Friday 8 October 2010

Smooth & Silky Beancurd @ Rochor Beancurd House

Sometime, rather or how I would get mixed up by all those names of the beancurd store such as “Rochor Beancurd House - 梧槽豆花水“, “Rochor Original Beancurd You Tiao - 梧槽豆花油条.” or “Beancurd City - 豆花城”. But no matter which stall you prefer, I am sure there is always one that captures your heart and makes you go back for more. Out of three beancurd stalls mentioned above, I have only tried the two, which are Rochor Beancurd House and Rochor Original Beancurd You Tiao.

Through the recommendation of my best friend Joyce, who always frequent their stall I decided to drop by their one of their outlet at Upper Thomson area. Despite of the normal beancurd with sugar syrup, I added some chewy pearls topping for my beancurd and surprisingly the pearl are so soft and chewy. Personally I would prefer Rochor Beancurd House’s beancurd which I feel is much tastier and silky smooth that it can just glides down through your throat.

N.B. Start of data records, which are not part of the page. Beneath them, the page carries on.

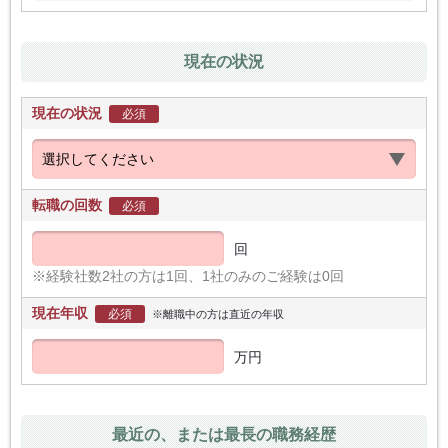
現在の状況
現在の状況
必須
転職の回数
必須
回
※経験社数2社の方は1回、1社のみのご経験は0回
現在年収
必須
※離職中の方は直近の年収
万円
最近の、または最長の職務経歴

After trying we also bought some extra beancurd with lotus seeds and a few other toppings to share with other family members at home.

You can easily spot their shop along Upper Thomson Road with its ‘huge” blue signboard that is at the opposite road near famous LongHouse food center. Other than their signature beancurd and soya bean milk, you might also want to try some of their local snacks and kueh such as You Tiao, Portuguese egg tarts, Crystal bun and etc.

Rochor Beancurd House
232 Upper Thomson Road
Singapore 574363
Delivery: 8288 7020
Facebook site: Rochor Beancurd House

Operating hours: 11.00am – 3.00am daily.


Stir-fry Dual Broccoli Flower

You might have notice that I seldom or I only blog about vegetables dish once in a blue moon. It is not that we don’t eat vegetables at home but usually we just had blanched choy sum with a bit of oyster sauce, stir-fry broccoli or Chinese cabbage which I think there is nothing fancy to write about. But today, I would like to share with you this “new” all-in-one seasoning from Knorr. You can use it to season chicken wing for deep-fry or grill, add a teaspoon or so to your vegetables and etc.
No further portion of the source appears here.